Product testing is one of the areas in which we see potential growth for Biomox and its research partners in the near future.

Internationally Patented Product
One of the focuses of the research done by Biomox Pharmaceuticals since its inception in 1993, was the support of the immune system. In this respect, Biomox developed a product, which has been patented internationally and tested extensively in several clinical trials and presented papers on work done at several international conferences.

List of scientific papers and conference presentations
  1. Tenth International Conference on AIDS, Yokohama, Japan, 7-14 August 1994 (Equimmune in Treatment of HIV Infected Patients.)
  2. 12th World AIDS Conference Geneva, (Switzerland), June 28-July 3, 1998 (New Immune Supportive Therapy in HIV+ Patients.
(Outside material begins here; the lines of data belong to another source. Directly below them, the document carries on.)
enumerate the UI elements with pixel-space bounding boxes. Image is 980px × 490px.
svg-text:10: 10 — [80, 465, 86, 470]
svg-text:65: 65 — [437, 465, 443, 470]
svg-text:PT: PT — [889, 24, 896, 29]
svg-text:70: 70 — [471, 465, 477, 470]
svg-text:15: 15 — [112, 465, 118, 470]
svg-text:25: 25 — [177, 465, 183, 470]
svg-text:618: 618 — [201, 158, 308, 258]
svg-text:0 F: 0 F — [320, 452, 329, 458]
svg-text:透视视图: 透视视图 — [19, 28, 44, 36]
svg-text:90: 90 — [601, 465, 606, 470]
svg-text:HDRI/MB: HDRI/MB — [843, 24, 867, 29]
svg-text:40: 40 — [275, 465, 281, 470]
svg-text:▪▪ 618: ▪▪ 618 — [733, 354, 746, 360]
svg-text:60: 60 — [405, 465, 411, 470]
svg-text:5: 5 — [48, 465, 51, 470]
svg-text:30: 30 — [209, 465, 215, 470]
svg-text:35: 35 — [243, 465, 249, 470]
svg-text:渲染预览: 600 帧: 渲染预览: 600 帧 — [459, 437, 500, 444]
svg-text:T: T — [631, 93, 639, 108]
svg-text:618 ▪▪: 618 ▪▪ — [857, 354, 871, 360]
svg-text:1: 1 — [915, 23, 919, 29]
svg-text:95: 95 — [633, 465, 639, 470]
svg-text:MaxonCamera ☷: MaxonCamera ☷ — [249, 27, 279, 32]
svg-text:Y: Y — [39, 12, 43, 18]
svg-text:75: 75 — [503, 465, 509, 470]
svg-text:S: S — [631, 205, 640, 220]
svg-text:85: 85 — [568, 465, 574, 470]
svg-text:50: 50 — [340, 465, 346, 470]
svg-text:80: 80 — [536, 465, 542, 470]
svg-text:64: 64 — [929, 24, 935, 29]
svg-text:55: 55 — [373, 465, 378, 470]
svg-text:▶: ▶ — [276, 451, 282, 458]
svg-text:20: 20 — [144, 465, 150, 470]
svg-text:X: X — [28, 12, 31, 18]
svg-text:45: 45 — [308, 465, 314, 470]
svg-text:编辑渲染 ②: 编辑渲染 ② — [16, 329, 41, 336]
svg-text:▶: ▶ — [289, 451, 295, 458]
A South African Study.)
  3. 12th World AIDS Conference Geneva, (Switzerland), June 28-July 3, 1998 (2) (Glutathione, cysteine and homocysteine levels in HIV+ patients, possible immune supportive treatment.)
  4. The 7th International Congress on Amino Acids and Proteins Vienna, Austria, August 2001 (L-Methionine; Immune Supportive Supplement in HIV+ patients: A South African Study.)
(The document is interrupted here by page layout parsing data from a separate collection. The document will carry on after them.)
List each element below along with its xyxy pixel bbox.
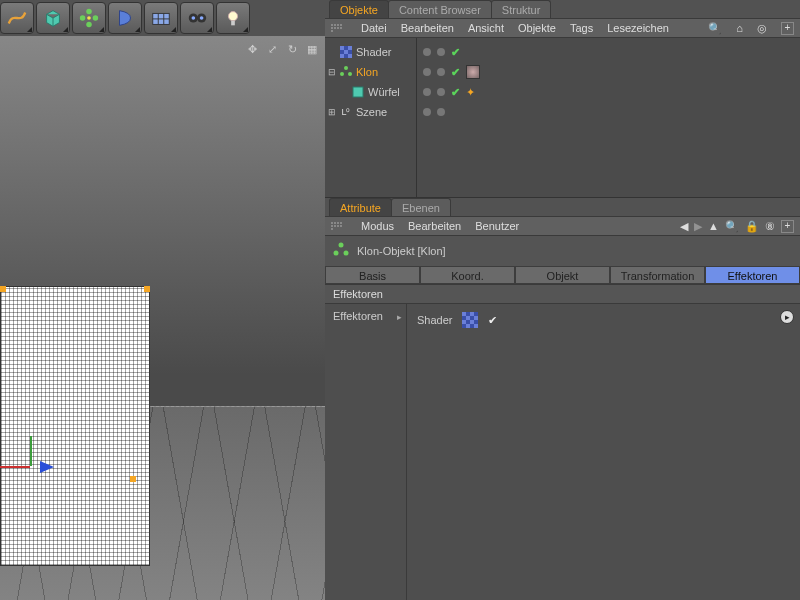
selection-handle[interactable] bbox=[130, 476, 136, 482]
search-icon[interactable]: 🔍 bbox=[725, 220, 739, 233]
subtab-koord[interactable]: Koord. bbox=[420, 266, 515, 284]
svg-point-2 bbox=[93, 15, 99, 21]
effektoren-list[interactable]: ▸ Shader ✔ bbox=[407, 304, 800, 600]
viewport-move-icon[interactable]: ✥ bbox=[245, 42, 259, 56]
effector-entry-shader[interactable]: Shader ✔ bbox=[417, 312, 790, 328]
attr-field-label-col: Effektoren ▸ bbox=[325, 304, 407, 600]
subtab-basis[interactable]: Basis bbox=[325, 266, 420, 284]
spline-tool-button[interactable] bbox=[0, 2, 34, 34]
viewport-zoom-icon[interactable]: ↻ bbox=[285, 42, 299, 56]
tree-row-wuerfel[interactable]: Würfel bbox=[327, 82, 414, 102]
subtab-transformation[interactable]: Transformation bbox=[610, 266, 705, 284]
attributes-menubar: Modus Bearbeiten Benutzer ◀ ▶ ▲ 🔍 🔒 ⑧ + bbox=[325, 216, 800, 236]
object-tags-column: ✔ ✔ ✔✦ bbox=[417, 38, 800, 197]
axis-x[interactable] bbox=[0, 466, 30, 468]
collapse-icon[interactable]: ⊟ bbox=[327, 67, 336, 77]
menu-bearbeiten[interactable]: Bearbeiten bbox=[401, 22, 454, 34]
axis-y[interactable] bbox=[30, 436, 32, 466]
cloner-icon bbox=[333, 242, 349, 260]
viewport[interactable]: ✥ ⤢ ↻ ▦ bbox=[0, 36, 325, 600]
menu-modus[interactable]: Modus bbox=[361, 220, 394, 232]
menu-lesezeichen[interactable]: Lesezeichen bbox=[607, 22, 669, 34]
list-options-button[interactable]: ▸ bbox=[780, 310, 794, 324]
search-icon[interactable]: 🔍 bbox=[708, 22, 722, 35]
tree-row-klon[interactable]: ⊟ Klon bbox=[327, 62, 414, 82]
mograph-tag-icon[interactable]: ✦ bbox=[466, 86, 475, 99]
svg-point-0 bbox=[86, 9, 92, 15]
viewport-nav-icons: ✥ ⤢ ↻ ▦ bbox=[245, 42, 319, 56]
tag-row[interactable]: ✔ bbox=[423, 62, 794, 82]
tag-row[interactable]: ✔✦ bbox=[423, 82, 794, 102]
expand-icon[interactable]: + bbox=[781, 220, 794, 233]
viewport-grid-icon[interactable]: ▦ bbox=[305, 42, 319, 56]
primitive-cube-button[interactable] bbox=[36, 2, 70, 34]
home-icon[interactable]: ⌂ bbox=[736, 22, 743, 34]
menu-benutzer[interactable]: Benutzer bbox=[475, 220, 519, 232]
tab-content-browser[interactable]: Content Browser bbox=[388, 0, 492, 18]
texture-tag-icon[interactable] bbox=[466, 65, 480, 79]
scene-icon: L⁰ bbox=[339, 105, 353, 119]
nav-back-icon[interactable]: ◀ bbox=[680, 220, 688, 233]
svg-point-19 bbox=[339, 243, 344, 248]
tab-ebenen[interactable]: Ebenen bbox=[391, 198, 451, 216]
subtab-objekt[interactable]: Objekt bbox=[515, 266, 610, 284]
deformer-button[interactable] bbox=[108, 2, 142, 34]
svg-rect-14 bbox=[231, 21, 235, 26]
camera-button[interactable] bbox=[180, 2, 214, 34]
grip-icon[interactable] bbox=[331, 24, 343, 32]
check-icon[interactable]: ✔ bbox=[451, 46, 460, 59]
chevron-right-icon[interactable]: ▸ bbox=[397, 312, 402, 322]
objects-menubar: Datei Bearbeiten Ansicht Objekte Tags Le… bbox=[325, 18, 800, 38]
check-icon[interactable]: ✔ bbox=[451, 86, 460, 99]
menu-objekte[interactable]: Objekte bbox=[518, 22, 556, 34]
tag-row[interactable]: ✔ bbox=[423, 42, 794, 62]
light-button[interactable] bbox=[216, 2, 250, 34]
check-icon[interactable]: ✔ bbox=[488, 314, 497, 327]
check-icon[interactable]: ✔ bbox=[451, 66, 460, 79]
viewport-cube-object[interactable] bbox=[0, 286, 150, 566]
expand-icon[interactable]: + bbox=[781, 22, 794, 35]
tag-row[interactable] bbox=[423, 102, 794, 122]
menu-bearbeiten[interactable]: Bearbeiten bbox=[408, 220, 461, 232]
tree-row-szene[interactable]: ⊞ L⁰ Szene bbox=[327, 102, 414, 122]
tree-label: Würfel bbox=[368, 86, 400, 98]
subtab-effektoren[interactable]: Effektoren bbox=[705, 266, 800, 284]
grip-icon[interactable] bbox=[331, 222, 343, 230]
svg-point-15 bbox=[344, 66, 348, 70]
object-tree[interactable]: Shader ⊟ Klon Würfel ⊞ L⁰ Szene bbox=[325, 38, 417, 197]
eye-icon[interactable]: ◎ bbox=[757, 22, 767, 35]
svg-point-13 bbox=[228, 12, 237, 21]
attribute-body: Effektoren ▸ ▸ Shader ✔ bbox=[325, 304, 800, 600]
generator-button[interactable] bbox=[72, 2, 106, 34]
svg-point-17 bbox=[348, 72, 352, 76]
nav-up-icon[interactable]: ▲ bbox=[708, 220, 719, 232]
svg-point-4 bbox=[87, 16, 91, 20]
cube-icon bbox=[351, 85, 365, 99]
menu-datei[interactable]: Datei bbox=[361, 22, 387, 34]
effector-label: Shader bbox=[417, 314, 452, 326]
cloner-icon bbox=[339, 65, 353, 79]
tree-row-shader[interactable]: Shader bbox=[327, 42, 414, 62]
environment-button[interactable] bbox=[144, 2, 178, 34]
lock-icon[interactable]: 🔒 bbox=[745, 220, 759, 233]
svg-point-21 bbox=[344, 251, 349, 256]
viewport-home-icon[interactable]: ⤢ bbox=[265, 42, 279, 56]
attributes-tabbar: Attribute Ebenen bbox=[325, 198, 800, 216]
svg-point-1 bbox=[80, 15, 86, 21]
nav-fwd-icon[interactable]: ▶ bbox=[694, 220, 702, 233]
selection-handle[interactable] bbox=[0, 286, 6, 292]
tree-label: Szene bbox=[356, 106, 387, 118]
menu-ansicht[interactable]: Ansicht bbox=[468, 22, 504, 34]
attribute-subtabs: Basis Koord. Objekt Transformation Effek… bbox=[325, 266, 800, 284]
objects-tabbar: Objekte Content Browser Struktur bbox=[325, 0, 800, 18]
tab-objekte[interactable]: Objekte bbox=[329, 0, 389, 18]
svg-point-12 bbox=[200, 16, 204, 20]
menu-tags[interactable]: Tags bbox=[570, 22, 593, 34]
selection-handle[interactable] bbox=[144, 286, 150, 292]
tab-struktur[interactable]: Struktur bbox=[491, 0, 552, 18]
tab-attribute[interactable]: Attribute bbox=[329, 198, 392, 216]
expand-icon[interactable]: ⊞ bbox=[327, 107, 336, 117]
axis-z[interactable] bbox=[40, 461, 54, 473]
link-icon[interactable]: ⑧ bbox=[765, 220, 775, 233]
right-panels: Objekte Content Browser Struktur Datei B… bbox=[325, 0, 800, 600]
Scientific papers and conference presentations

1. Tenth International Conference on AIDS, Yokohama, Japan, 7-14 August 1994

Equimmune in Treatment of HIV Infected Patients
Bissbort SH, Davis H, van Brummelen R, Miller Steven


Objective:
The main objective was to test Equimmune; a recently formulated immunostimulant, in HIV infected and AIDS patients.

Methods:
An open, multi-centre, prospective, clinical trial with 103 patients with laboratory confirmed HIV positivity and a CD4 count at entry lower than 650/ml was done. The patients were evaluated at four-weekly intervals over a 6-month period. The four main variables recorded were CD4 count, CD4%, S-b2-Microglobulin and Karnofsky score. The change in variable over time was evaluated statistically by means of the Sign test and the Wilcoxon Signed Ranks test.

Results:
A rise in CD4 count (p<0.0001), as well as in CD4% (p<0.0001) were observed after only 3 months, this proved to be highly significant. There was an associated improvement in the Karnofsky score (p<0.0001), with a significant decrease in the S-b2-Microglobulin levels (p<0.0026). No major side-effects were reported.

Conclusion:
Equimmune seems to have a definite beneficial effect for the HIV infected patient as an immune stimulant.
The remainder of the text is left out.